On Thu, Jan 29, 2015 at 11:15 AM, Reynald Bourtembourg <
reynald.bourtembourg@esrf.fr> wrote:

>  Hi Paul,
>
> There is a JIRA ticket about this issue:
> https://issues.apache.org/jira/browse/CASSANDRA-8696
>
> I have seen these errors too the last time I ran "nodetool repair".
> I would also be interested to know the answer to the questions you were
> asking:
>
> "Are these errors problematic? Should I just let the repair process
> continue for however long it takes? "
> "I am wondering whether this is making the repair ineffectual."
>
> Best regards
>
> Reynald
>
>
>
> On 29/01/2015 17:03, Paul Nickerson wrote:
>
>  I am running a 6 node cluster using Apache Cassandra 2.1.2 with DataStax
> OpsCenter 5.0.2 from the AWS EC2 AMI "DataStax Auto-Clustering AMI
> 2.5.1-hvm" (DataStax Community AMI). When I try to run a repair on the
> rollups60 column family in the OpsCenter keyspace, I get errors about
> failed snapshot creation in the Cassandra system log. The repair seems to
> continue, and then finishes with errors.
>
>  I am wondering whether this is making the repair ineffectual.
>
>  I am running the command
>
>      nodetool repair OpsCenter rollups60
>
>  on one of the nodes (10.63.74.70). From the command, I get this output:
>
>      [2015-01-23 19:36:06,261] Starting repair command #9, repairing 511
> ranges for keyspace OpsCenter (seq=true, full=true)

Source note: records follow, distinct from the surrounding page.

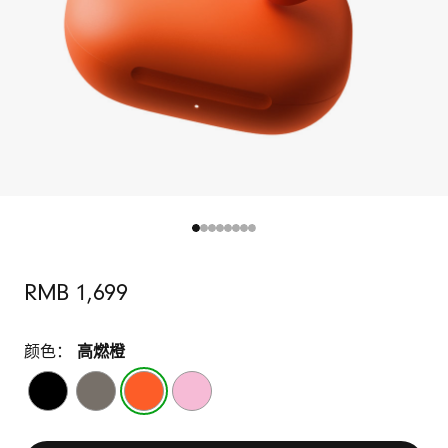
t
s
F
i
t
-
运
动
原
RMB 1,699
价
耳
颜色：
高燃橙
机
极
深
高
超
速
砾
燃
能
-
黑
灰
橙
粉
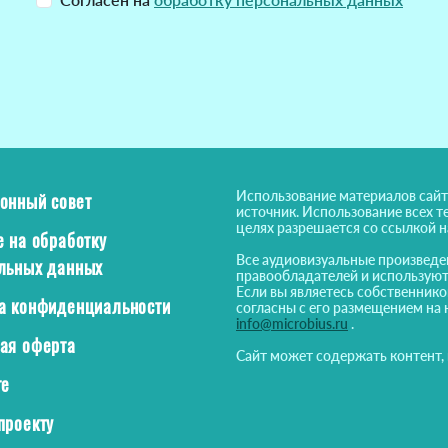
Использование материалов сайт
онный совет
источник. Использование всех т
целях разрешается со ссылкой 
е на обработку
Все аудиовизуальные произведе
льных данных
правообладателей и используют
Если вы являетесь собственнико
а конфиденциальности
согласны с его размещением на 
info@microbius.ru
.
ая оферта
Сайт может содержать контент,
те
проекту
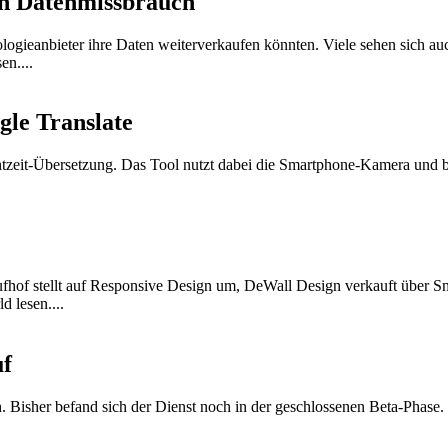
en Datenmissbrauch
logieanbieter ihre Daten weiterverkaufen könnten. Viele sehen sich a
n....
gle Translate
htzeit-Übersetzung. Das Tool nutzt dabei die Smartphone-Kamera und 
ufhof stellt auf Responsive Design um, DeWall Design verkauft über 
 lesen....
uf
ch. Bisher befand sich der Dienst noch in der geschlossenen Beta-Ph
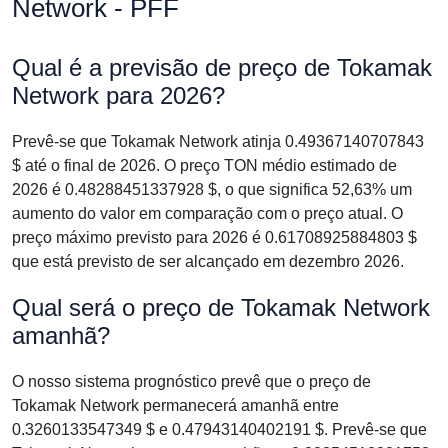
Network - PFF
Qual é a previsão de preço de Tokamak
Network para 2026?
Prevê-se que Tokamak Network atinja 0.49367140707843
$ até o final de 2026. O preço TON médio estimado de
2026 é 0.48288451337928 $, o que significa 52,63% um
aumento do valor em comparação com o preço atual. O
preço máximo previsto para 2026 é 0.61708925884803 $
que está previsto de ser alcançado em dezembro 2026.
Qual será o preço de Tokamak Network
amanhã?
O nosso sistema prognóstico prevê que o preço de
Tokamak Network permanecerá amanhã entre
0.3260133547349 $ e 0.47943140402191 $. Prevê-se que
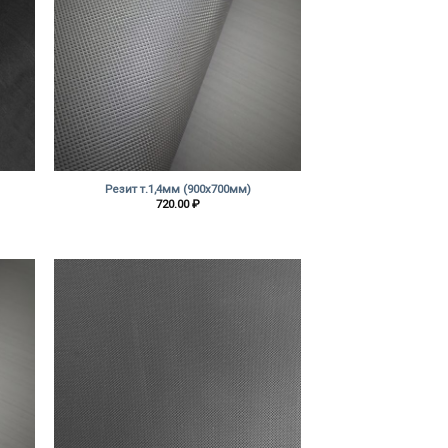
+
Резит т.1,4мм (900х700мм)
720.00
₽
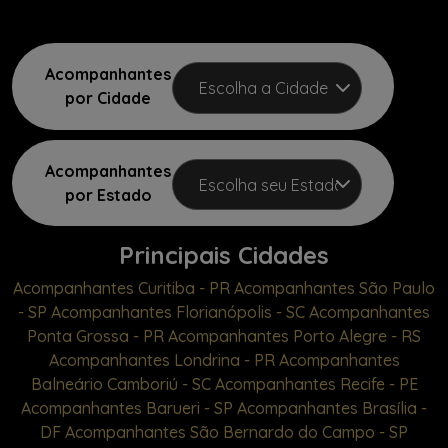
Acompanhantes
por Cidade
Acompanhantes
por Estado
Principais Cidades
Acompanhantes Curitiba - PR
Acompanhantes São Paulo
- SP
Acompanhantes Florianópolis - SC
Acompanhantes
Ponta Grossa - PR
Acompanhantes Porto Alegre - RS
Acompanhantes Londrina - PR
Acompanhantes
Balneário Camboriú - SC
Acompanhantes Recife - PE
Acompanhantes Barueri - SP
Acompanhantes Brasília -
DF
Acompanhantes São Bernardo do Campo - SP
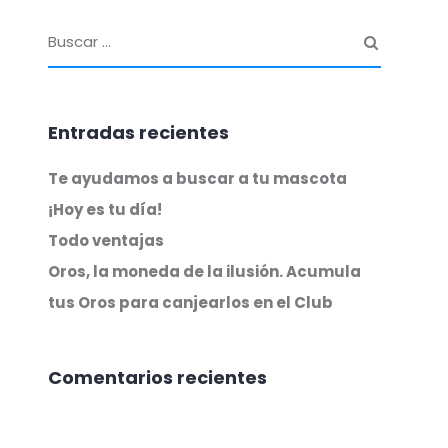
Entradas recientes
Te ayudamos a buscar a tu mascota
¡Hoy es tu día!
Todo ventajas
Oros, la moneda de la ilusión. Acumula
tus Oros para canjearlos en el Club
Comentarios recientes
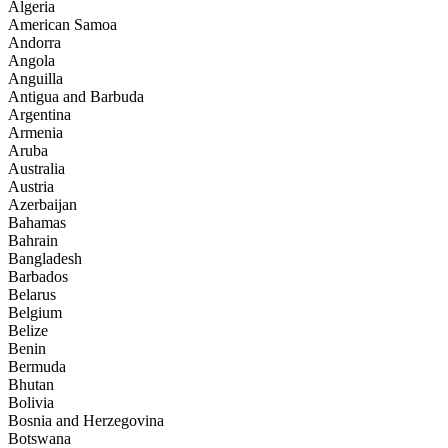
Algeria
American Samoa
Andorra
Angola
Anguilla
Antigua and Barbuda
Argentina
Armenia
Aruba
Australia
Austria
Azerbaijan
Bahamas
Bahrain
Bangladesh
Barbados
Belarus
Belgium
Belize
Benin
Bermuda
Bhutan
Bolivia
Bosnia and Herzegovina
Botswana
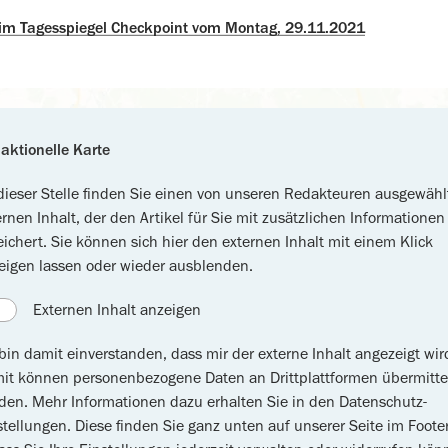
 im Tagesspiegel Checkpoint vom Montag, 29.11.2021
aktionelle Karte
dieser Stelle finden Sie einen von unseren Redakteuren ausgewähl
ernen Inhalt, der den Artikel für Sie mit zusätzlichen Informationen
eichert. Sie können sich hier den externen Inhalt mit einem Klick
eigen lassen oder wieder ausblenden.
Externen Inhalt anzeigen
 bin damit einverstanden, dass mir der externe Inhalt angezeigt wir
it können personenbezogene Daten an Drittplattformen übermitte
den. Mehr Informationen dazu erhalten Sie in den Datenschutz-
stellungen. Diese finden Sie ganz unten auf unserer Seite im Footer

>     [2015-01-23 21:08:16,242] Repair session
> 67772db0-a337-11e4-9e78-37e5027a626b for range
> (5848435723460298978,5868916338423419522] failed with error
> java.io.IOException: Failed during snapshot creation.
>
>  The error is repeated many times, and they all appear right at the end.
> Here is an example of what I see in the log on that same system (the one
> that I'm running the command from, and the one that's trying to snapshot):
>
>      INFO  [AntiEntropyStage:1] 2015-01-23 19:38:28,235
> RepairSession.java:171 - [repair #138b42e0-a337-11e4-9e78-37e5027a626b]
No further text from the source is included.